Il giudice per le indagini preliminari di Caltanissetta, Santi Bologna, ha disposto gli arresti domiciliari per il deputato regionale Riccardo Gallo e 12 mesi di interdizione dai pubblici uffici per l’ex direttore generale dell’Asp di Agrigento, Giuseppe Capodieci.

Ciò nell’ambito dellindagine “Corte dei Miracoli”. Secondo i magistrati ci sarebbe stato un sistema di corruzione nella gestione del Cefpas, Centro per la formazione del personale sanitario.
Per Gallo, la Procura di Caltanissetta aveva chiesto la custodia cautelare in carcere. La Procura ipotizza che Roberto Sanfilippo, direttore del Cefpas, per restare alla guida dell’ente avrebbe messo a disposizione di Gallo la struttura.
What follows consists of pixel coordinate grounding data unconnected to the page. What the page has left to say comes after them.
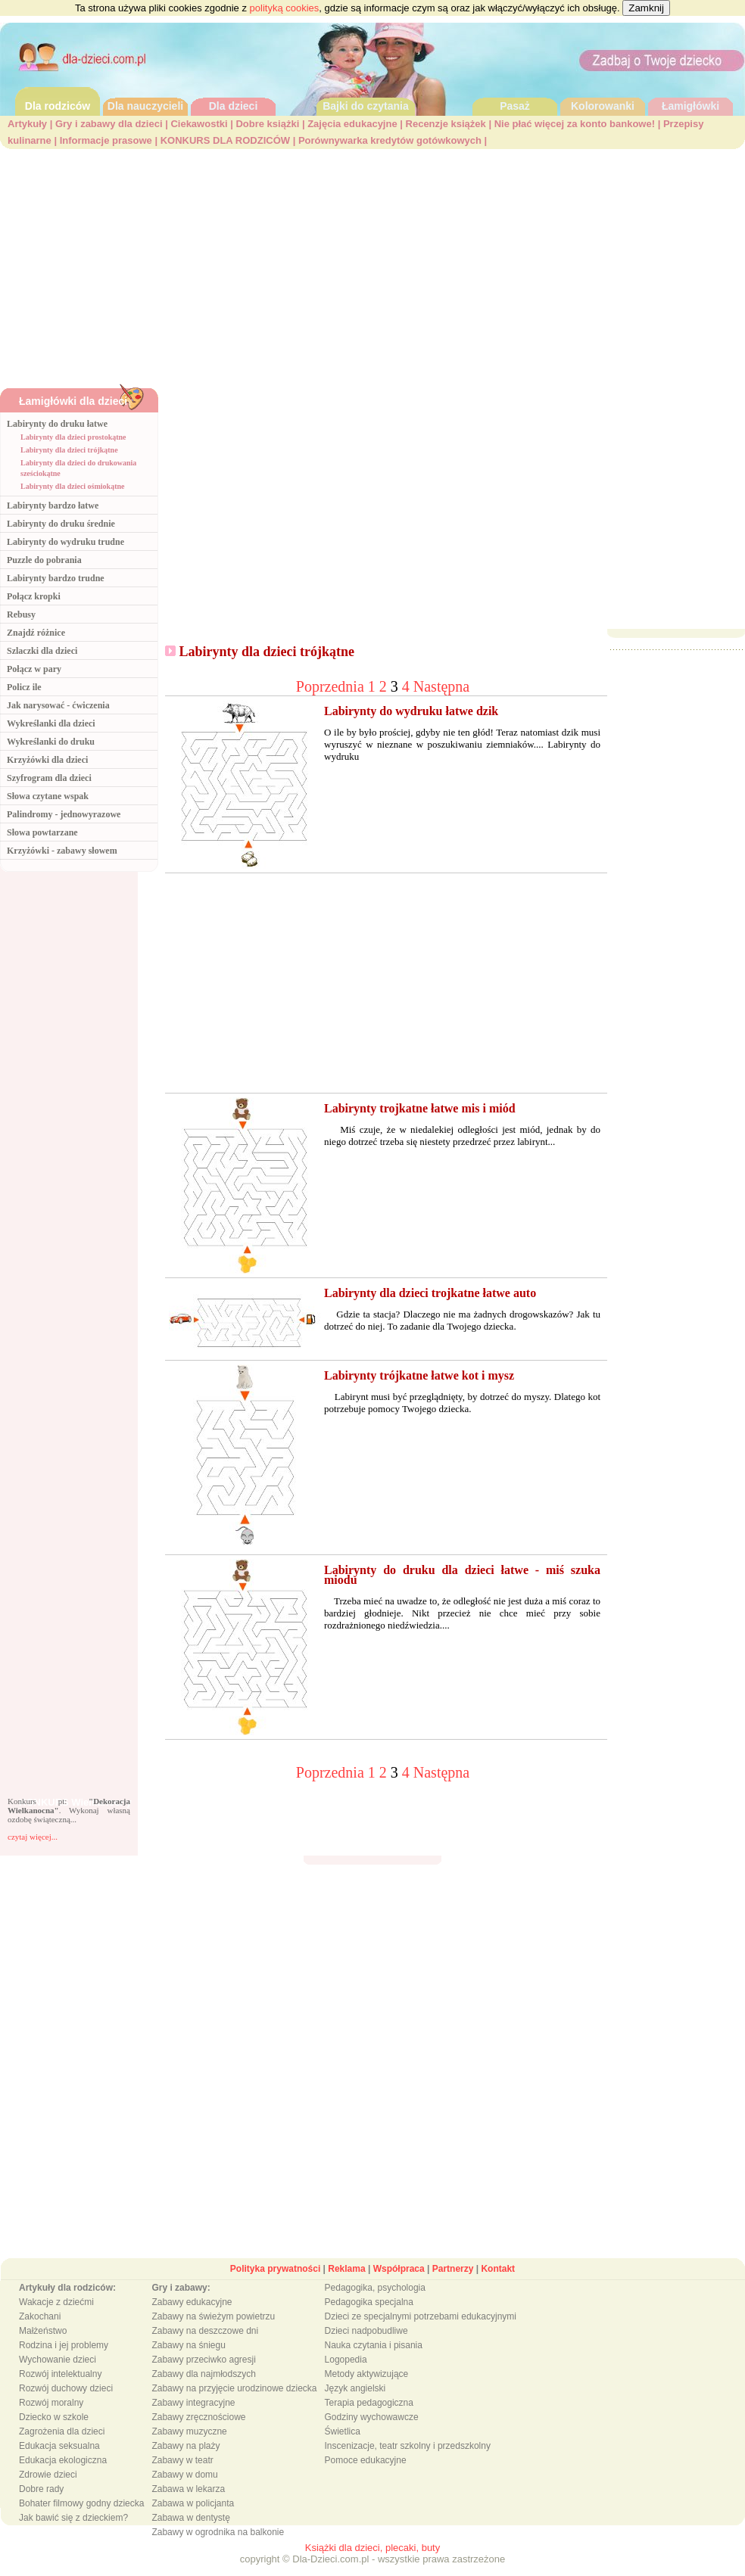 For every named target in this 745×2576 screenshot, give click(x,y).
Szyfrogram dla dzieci (49, 778)
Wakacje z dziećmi (56, 2302)
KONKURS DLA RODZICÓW (225, 140)
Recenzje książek (446, 123)
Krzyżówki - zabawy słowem (62, 850)
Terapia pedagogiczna (369, 2402)
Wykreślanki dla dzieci (51, 723)
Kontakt (498, 2268)
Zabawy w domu (184, 2474)
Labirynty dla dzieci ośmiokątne (72, 486)
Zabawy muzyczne (188, 2431)
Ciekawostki (198, 123)
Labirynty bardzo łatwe (52, 505)
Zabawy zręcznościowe (198, 2417)
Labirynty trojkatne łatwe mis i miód (420, 1108)
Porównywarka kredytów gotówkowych (390, 140)
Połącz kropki (34, 596)
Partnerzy (453, 2268)
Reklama (346, 2268)
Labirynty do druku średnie (61, 523)
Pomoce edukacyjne (366, 2460)
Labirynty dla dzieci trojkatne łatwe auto (430, 1292)
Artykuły (27, 123)
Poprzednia (332, 686)
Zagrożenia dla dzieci (61, 2431)
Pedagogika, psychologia (375, 2287)
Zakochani (40, 2316)
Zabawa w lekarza (188, 2489)
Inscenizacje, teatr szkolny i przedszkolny (408, 2446)
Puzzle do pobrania (44, 560)
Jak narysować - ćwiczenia (58, 705)
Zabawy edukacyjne (191, 2302)
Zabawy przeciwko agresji (203, 2359)
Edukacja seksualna (59, 2446)
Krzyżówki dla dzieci (47, 759)
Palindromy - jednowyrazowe (63, 814)
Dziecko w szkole (54, 2417)
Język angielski (355, 2388)
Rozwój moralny (51, 2402)
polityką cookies (285, 8)
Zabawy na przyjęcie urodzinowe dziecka (233, 2388)
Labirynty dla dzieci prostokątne (73, 437)
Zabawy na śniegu (188, 2345)
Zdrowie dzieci (48, 2474)
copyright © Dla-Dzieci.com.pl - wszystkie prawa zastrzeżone (373, 2559)
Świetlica (342, 2431)
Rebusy (21, 614)
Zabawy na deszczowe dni (204, 2331)
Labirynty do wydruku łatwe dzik (411, 711)
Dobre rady (41, 2489)
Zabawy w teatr (182, 2460)
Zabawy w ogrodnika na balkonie (217, 2532)
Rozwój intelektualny (60, 2374)
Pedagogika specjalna (369, 2302)
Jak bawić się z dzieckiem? (73, 2517)
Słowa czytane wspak (48, 796)
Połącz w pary (34, 669)
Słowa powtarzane (42, 832)
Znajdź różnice (36, 632)
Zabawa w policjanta (192, 2503)
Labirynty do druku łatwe (57, 423)
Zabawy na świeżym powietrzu (213, 2316)
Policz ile (24, 687)
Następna (441, 686)
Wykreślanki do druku (51, 741)
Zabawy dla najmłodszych (203, 2374)
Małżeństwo (43, 2331)
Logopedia (346, 2359)
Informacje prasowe (106, 140)
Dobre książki (267, 123)
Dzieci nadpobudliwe (366, 2331)
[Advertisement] (372, 263)
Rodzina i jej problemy (63, 2345)
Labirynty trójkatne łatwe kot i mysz (419, 1375)
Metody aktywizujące (367, 2374)
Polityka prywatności (275, 2268)
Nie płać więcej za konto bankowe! (574, 123)
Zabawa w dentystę (190, 2517)
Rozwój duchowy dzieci (66, 2388)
Nel corso dell’interrogatorio preventivo Riccardo Gallo, assistito dagli avvocati Luigi Troja e Lillo Fiorello, ha respinto ogni addebito, chiedendo il rigetto della richiesta di misura cautelare. Per Capodieci, nei cui confronti la Procura aveva chiesto gli arresti domiciliari, il gip ha escluso l’ipotesi di corruzione più grave contestata dai pm, riqualificando l’accusa in una fattispecie meno grave di “corruzione per l’esercizio della funzione”. Ha quindi disposto la sospensione dall’esercizio del pubblico ufficio.